Motor pada umumnya, diguanakan sebagai alat tranportasi, untuk mengangkut manusia. Namun, hal itu tidak berlaku bagi bapak. Dengan besi tuanya, bapaku iki, naik motor sambil  bonceng  wedus. Mungkin, sampean mengira bapaku iki, spesilisasi tukang ojek hewan. Khusunya wedos (kambing). Bukan, bukan.

Bapaku memang pekerjaanya begitu. Usahanya bergerak di bisnis Njagal hewan, Sapi dan Kambing. Cuma, yang paling kenceng dapat order ya itu, dari kambingnya. Soal jaringan, bapaku iki ancene top -- markotop. Jagone. Se-kecamatan Panggul, Dongko, bapaku yang nguasai. Jaringanya tersebar sampai ke penjuru Nglorok. Bahkan sampek Karangan dan Nggalek kota saja, bapak masih bisa hendel.

Makannya itu, bapak-ku kerjaanya mobile, muter-muter sama motornya. Begitu, telfon gengamnya berdering dari pelanggan yang menawari wedus mendem (kambing keracunan), bapaku langsung geber motornya jadulnya. Lantas tancap gas dengan pemandangan, keranjang dibelakang sebagai tempat wadah wedos…

Motore bapak iki terbilang cukup tua, asap batuk dari knalpotya belum begitu pekat. Sekali di geber, dan di tarik gasnya, knalpotnya ndak pernah batuk sampai ndakik-ndakik. Padahal,  bila dibanding penampakan wujud aslinya, persis bebanding lurus. Bodinya kumal, yang terlihat hanya tanah lempung yang mengering di berbagai sudut knalpot, mesin dan rangkanya. Usut punya usut, sejarahnya, motor ini dulu di datangkan dari Surabaya era 2007-an, persis ketika gue masih menjadi anak SMP. Kala itu, motor bermerk Smash jadul ini, dibeli dengan dengan ragat (biaya) 8jta-an. Seumpama, sekarang di rupiahkan atau di jual, gue yakin ndak ada yang nawar.
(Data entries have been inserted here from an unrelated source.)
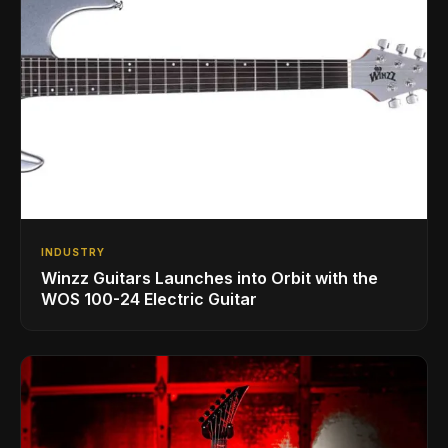
INDUSTRY
Winzz Guitars Launches into Orbit with the
WOS 100-24 Electric Guitar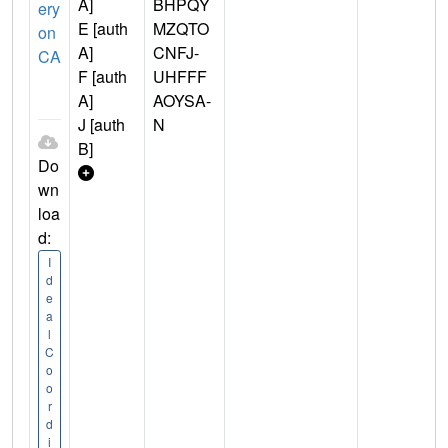
A]
BHPQY
ery
E [auth
MZQTO
on
A]
CNFJ-
CA
F [auth
UHFFF
A]
AOYSA-
J [auth
N
B]
Do
wn
loa
d:
I
d
e
a
l
C
o
o
r
d
i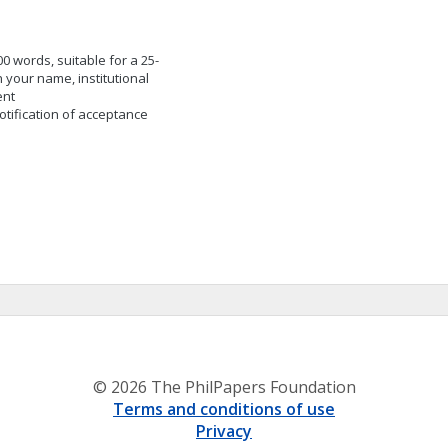
 words, suitable for a 25-
 your name, institutional
ent
otification of acceptance
© 2026 The PhilPapers Foundation
Terms and conditions of use
Privacy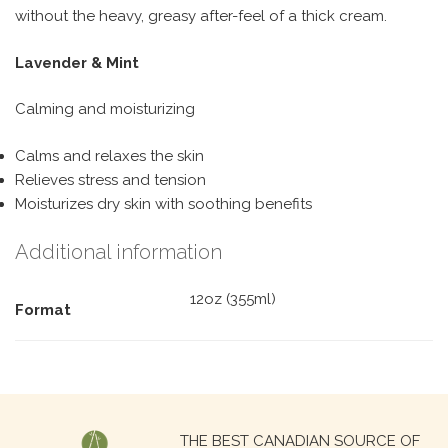
without the heavy, greasy after-feel of a thick cream.
Lavender & Mint
Calming and moisturizing
Calms and relaxes the skin
Relieves stress and tension
Moisturizes dry skin with soothing benefits
Additional information
12oz (355ml)
Format
Search
THE BEST CANADIAN SOURCE OF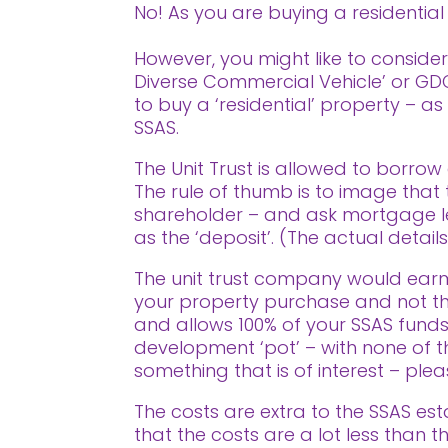
No! As you are buying a residential p
However, you might like to consider 
Diverse Commercial Vehicle’ or GDCV
to buy a ‘residential’ property – a
SSAS.
The Unit Trust is allowed to borrow 
The rule of thumb is to image tha
shareholder – and ask mortgage l
as the ‘deposit’. (The actual detail
The unit trust company would earm
your property purchase and not tha
and allows 100% of your SSAS funds
development ‘pot’ – with none of the
something that is of interest – pl
The costs are extra to the SSAS est
that the costs are a lot less than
Kenapa?. Lha… wong sudah terkenal motor wedos kok. Jok penumpang bagian belakang saja penuh dengan tambalan lakban. Di tambah lagi, baunya benger  dan anyir, khas bau kencing wedos gimbal. Sejenis kambing yang lebat bulunya dan berjenggot.

Merunut sejarahnya ke belakang, gue punya kenangan berdua dengan motor wedos itu. Sewaktu gue SMA. Gue sekolah sering memakai jasa motornya bapak ini. Rutin, sebelum gue pakek buat sekolah, sore harinya tuh motor gue cuci, pakai sabun colek di gang, sebelah rumah. Maklum, waktu jadi anak SMA, paki motor butut tur (nan) jelek, sekaligus bau, itu bikin gengsi.

Pernah suatu ketika, waktu pulang sekolah hujannya deras banget, nah, gue kelupaan ndak markirin tu motor di parkiran resmi. Hujan yang deras telah mengguyur sekujur tubuh motor wedos itu. Setelah beberapa lama, hujan reda. Gue pancal staternya kenceng-kenceng, eh…syial tenan, malah ndak nyala-nyala…! Mogok.

Gue hanya bisa membantin dengan kepala dingin, ‘Juampotttttttt, asyu!’.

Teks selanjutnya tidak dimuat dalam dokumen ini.